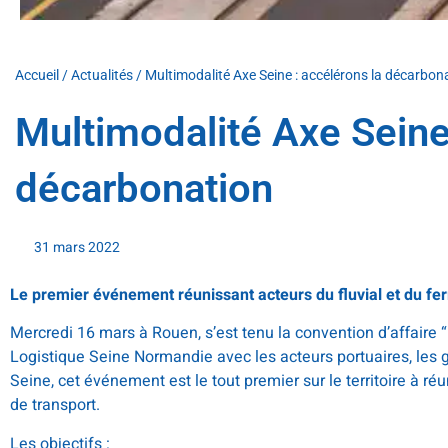
Accueil
/
Actualités
/
Multimodalité Axe Seine : accélérons la décarbon
Multimodalité Axe Seine
décarbonation
31 mars 2022
Le premier événement réunissant acteurs du fluvial et du ferr
Mercredi 16 mars à Rouen, s’est tenu la convention d’affaire 
Logistique Seine Normandie avec les acteurs portuaires, les ges
Seine, cet événement est le tout premier sur le territoire à ré
de transport.
Les objectifs :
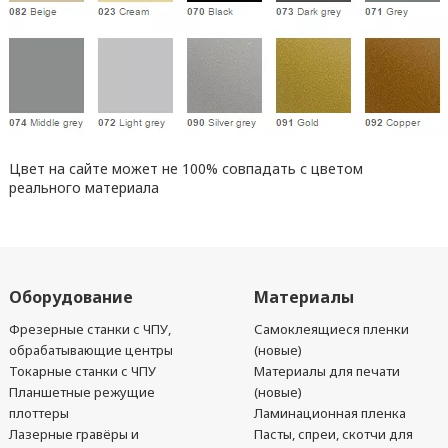
Цвет на сайте может не 100% совпадать с цветом
реального материала
Оборудование
Материалы
Фрезерные станки с ЧПУ,
Самоклеящиеся пленки
обрабатывающие центры
(новые)
Токарные станки с ЧПУ
Материалы для печати
Планшетные режущие
(новые)
плоттеры
Ламинационная пленка
Лазерные гравёры и
Пасты, спреи, скотчи для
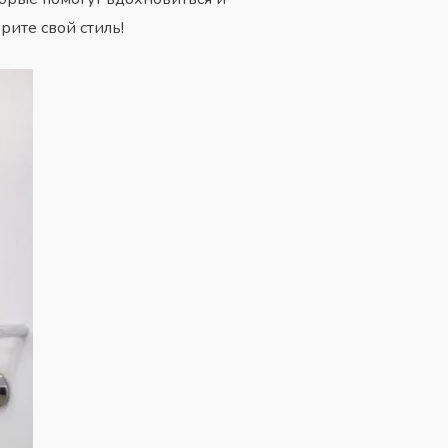
ите свой стиль!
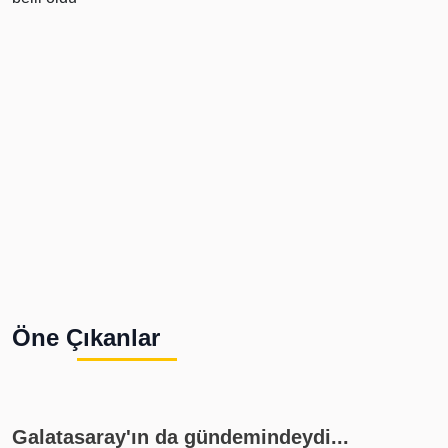
Öne Çıkanlar
Galatasaray'ın da gündemindeydi...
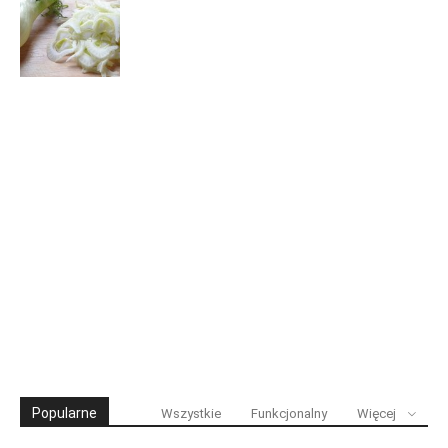
Popularne
Wszystkie
Funkcjonalny
Więcej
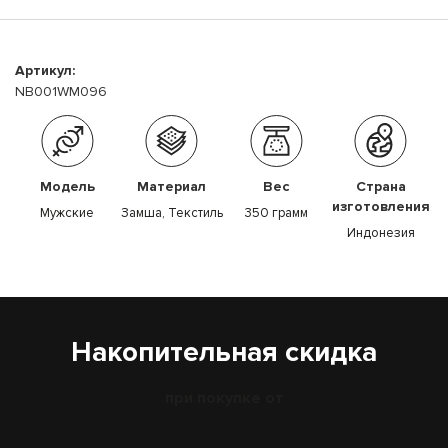
Артикул:
NB001WM096
Модель
Материал
Вес
Страна
изготовления
Мужские
Замша, Текстиль
350 грамм
Индонезия
Накопительная скидка
при покупке от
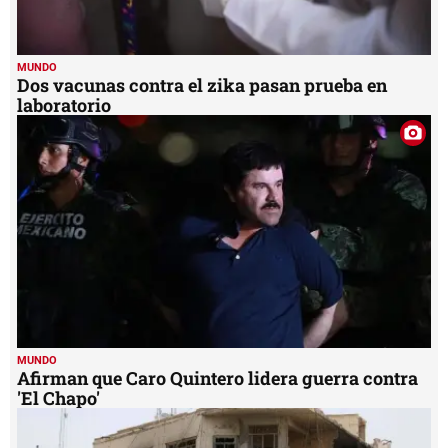
MUNDO
Dos vacunas contra el zika pasan prueba en
laboratorio
MUNDO
Afirman que Caro Quintero lidera guerra contra
'El Chapo'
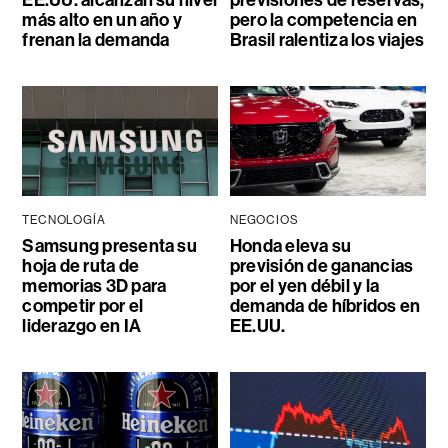
EE.UU. alcanzan su nivel
previsiones de reservas,
más alto en un año y
pero la competencia en
frenan la demanda
Brasil ralentiza los viajes
TECNOLOGÍA
NEGOCIOS
Samsung presenta su
Honda eleva su
hoja de ruta de
previsión de ganancias
memorias 3D para
por el yen débil y la
competir por el
demanda de híbridos en
liderazgo en IA
EE.UU.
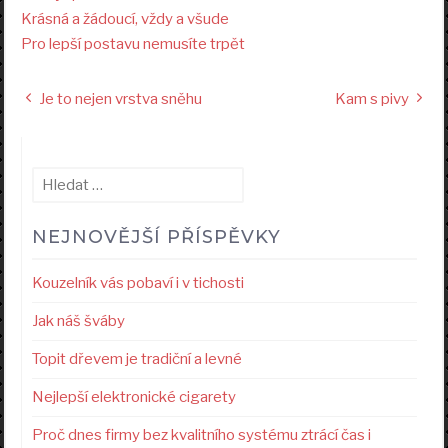
Krásná a žádoucí, vždy a všude
Pro lepší postavu nemusíte trpět
Navigace
Je to nejen vrstva sněhu
Kam s pivy
pro
příspěvek
Vyhledávání
NEJNOVĚJŠÍ PŘÍSPĚVKY
Kouzelník vás pobaví i v tichosti
Jak náš šváby
Topit dřevem je tradiční a levné
Nejlepší elektronické cigarety
Proč dnes firmy bez kvalitního systému ztrácí čas i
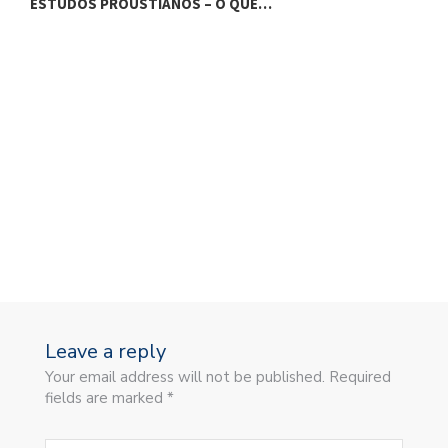
ESTUDOS PROUSTIANOS – O QUE…
E
Leave a reply
Your email address will not be published. Required
fields are marked *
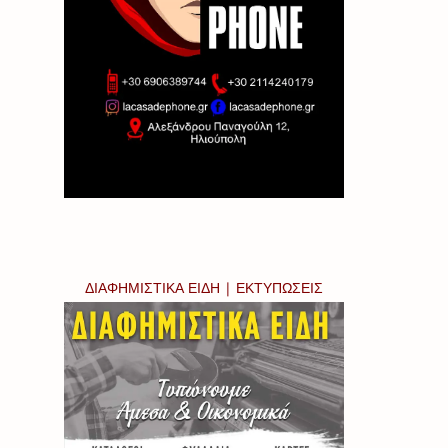
ΔΙΑΦΗΜΙΣΤΙΚΑ ΕΙΔΗ | ΕΚΤΥΠΩΣΕΙΣ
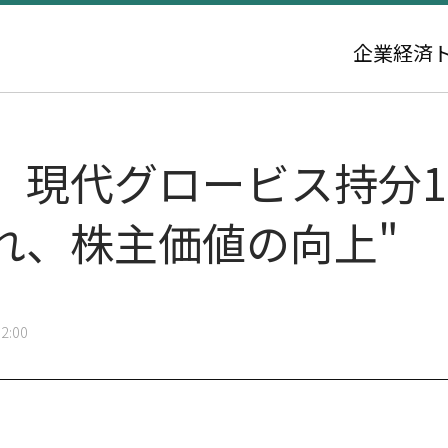
企業
経済
、現代グロービス持分1
れ、株主価値の向上"
2:00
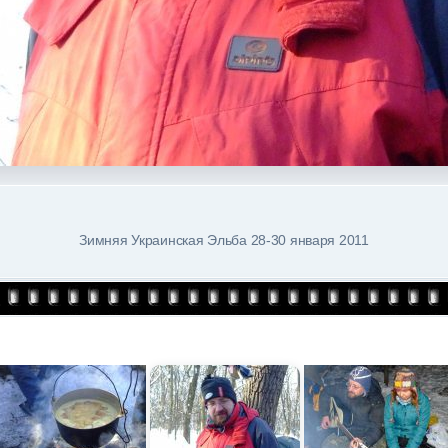
Зимняя Украинская Эльба 28-30 января 2011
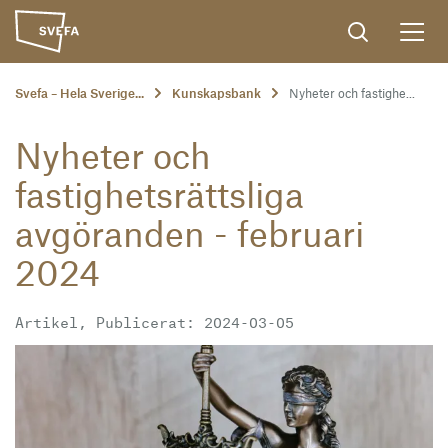
Svefa – Hela Sverige...
Kunskapsbank
Nyheter och fastighe...
Nyheter och
fastighetsrättsliga
avgöranden - februari
2024
Artikel, Publicerat: 2024-03-05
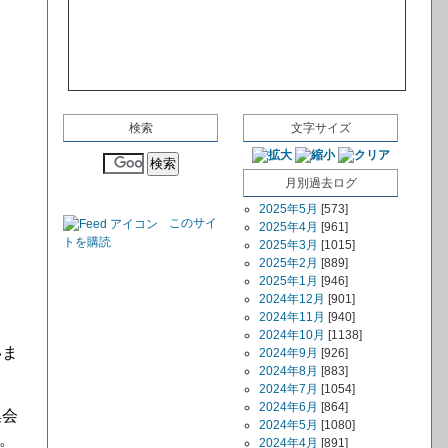
検索
文字サイズ
月別過去ログ
2025年5月
[573]
このサイ
2025年4月
[961]
トを購読
2025年3月
[1015]
2025年2月
[889]
2025年1月
[946]
2024年12月
[901]
2024年11月
[940]
2024年10月
[1138]
いま
2024年9月
[926]
2024年8月
[883]
2024年7月
[1054]
2024年6月
[864]
集会
2024年5月
[1080]
す。
2024年4月
[891]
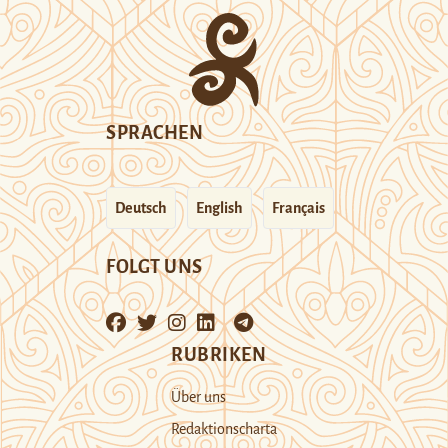
SPRACHEN
Deutsch
English
Français
FOLGT UNS
RUBRIKEN
Über uns
Redaktionscharta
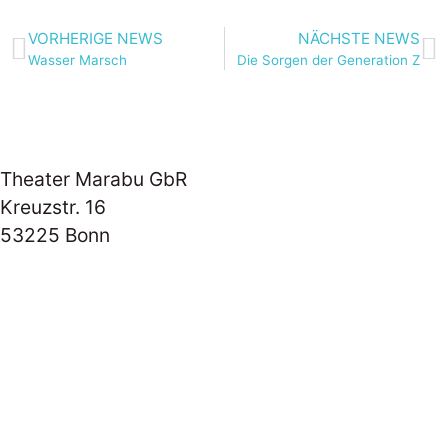
VORHERIGE NEWS
NÄCHSTE NEWS
Wasser Marsch
Die Sorgen der Generation Z
Theater Marabu GbR
Kreuzstr. 16
53225 Bonn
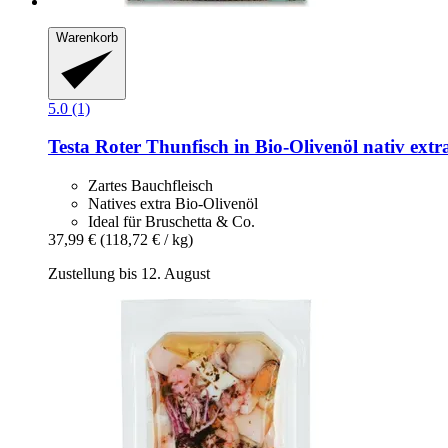
Warenkorb
5.0 (1)
Testa
Roter Thunfisch in Bio-​Olivenöl nativ extra
Zartes Bauchfleisch
Natives extra Bio-Olivenöl
Ideal für Bruschetta & Co.
37,99 €
(118,72 € / kg)
Zustellung bis 12. August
········
● What you have to do
Copy the records above exactly, omitting every picture.

● Result for this task
Accueil
/
Actualités
/
Multimodalité Axe Seine : accélérons la décarbon
Multimodalité Axe Seine
décarbonation
31 mars 2022
Le premier événement réunissant acteurs du fluvial et du ferr
Mercredi 16 mars à Rouen, s’est tenu la convention d’affaire 
Logistique Seine Normandie avec les acteurs portuaires, les ges
Seine, cet événement est le tout premier sur le territoire à ré
de transport.
Les objectifs :
Цвет на сайте может не 100% совпадать с цветом
реального материала
Оборудование
Материалы
Фрезерные станки с ЧПУ,
Самоклеящиеся пленки
обрабатывающие центры
(новые)
Токарные станки с ЧПУ
Материалы для печати
Планшетные режущие
(новые)
плоттеры
Ламинационная пленка
Лазерные гравёры и
Пасты, спреи, скотчи для
ите свой стиль!
Öne Çıkanlar
Galatasaray'ın da gündemindeydi...
Popularne
Wszystkie
Funkcjonalny
Więcej
Артикул:
NB001WM096
Модель
Материал
Вес
Страна
изготовления
Мужские
Замша, Текстиль
350 грамм
Индонезия
Накопительная скидка
при покупке от
MUNDO
Dos vacunas contra el zika pasan prueba en
laboratorio
MUNDO
Afirman que Caro Quintero lidera guerra contra
'El Chapo'
EE.UU. alcanzan su nivel
previsiones de reservas,
más alto en un año y
pero la competencia en
frenan la demanda
Brasil ralentiza los viajes
TECNOLOGÍA
NEGOCIOS
Samsung presenta su
Honda eleva su
hoja de ruta de
previsión de ganancias
memorias 3D para
por el yen débil y la
competir por el
demanda de híbridos en
liderazgo en IA
EE.UU.
Krásná a žádoucí, vždy a všude
Pro lepší postavu nemusíte trpět
Navigace
Je to nejen vrstva sněhu
Kam s pivy
pro
příspěvek
Vyhledávání
NEJNOVĚJŠÍ PŘÍSPĚVKY
Kouzelník vás pobaví i v tichosti
Jak náš šváby
Topit dřevem je tradiční a levné
Nejlepší elektronické cigarety
Proč dnes firmy bez kvalitního systému ztrácí čas i
ESTUDOS PROUSTIANOS – O QUE…
E
Leave a reply
Your email address will not be published. Required
fields are marked *
ΔΙΑΦΗΜΙΣΤΙΚΑ ΕΙΔΗ | ΕΚΤΥΠΩΣΕΙΣ
企業
経済
、現代グロービス持分1
れ、株主価値の向上"
2:00
Зимняя Украинская Эльба 28-30 января 2011
Svefa – Hela Sverige...
Kunskapsbank
Nyheter och fastighe...
Nyheter och
fastighetsrättsliga
avgöranden - februari
2024
Artikel, Publicerat: 2024-03-05
検索
文字サイズ
月別過去ログ
2025年5月
[573]
このサイ
2025年4月
[961]
トを購読
2025年3月
[1015]
2025年2月
[889]
2025年1月
[946]
2024年12月
[901]
2024年11月
[940]
2024年10月
[1138]
いま
2024年9月
[926]
2024年8月
[883]
2024年7月
[1054]
2024年6月
[864]
集会
2024年5月
[1080]
す。
2024年4月
[891]
SPRACHEN
Deutsch
English
Français
FOLGT UNS
RUBRIKEN
Über uns
Redaktionscharta
VORHERIGE NEWS
NÄCHSTE NEWS
Wasser Marsch
Die Sorgen der Generation Z
Theater Marabu GbR
Kreuzstr. 16
53225 Bonn
Warenkorb
5.0 (1)
Testa
Roter Thunfisch in Bio-​Olivenöl nativ extra
Zartes Bauchfleisch
Natives extra Bio-Olivenöl
Ideal für Bruschetta & Co.
37,99 €
(118,72 € / kg)
Zustellung bis 12. August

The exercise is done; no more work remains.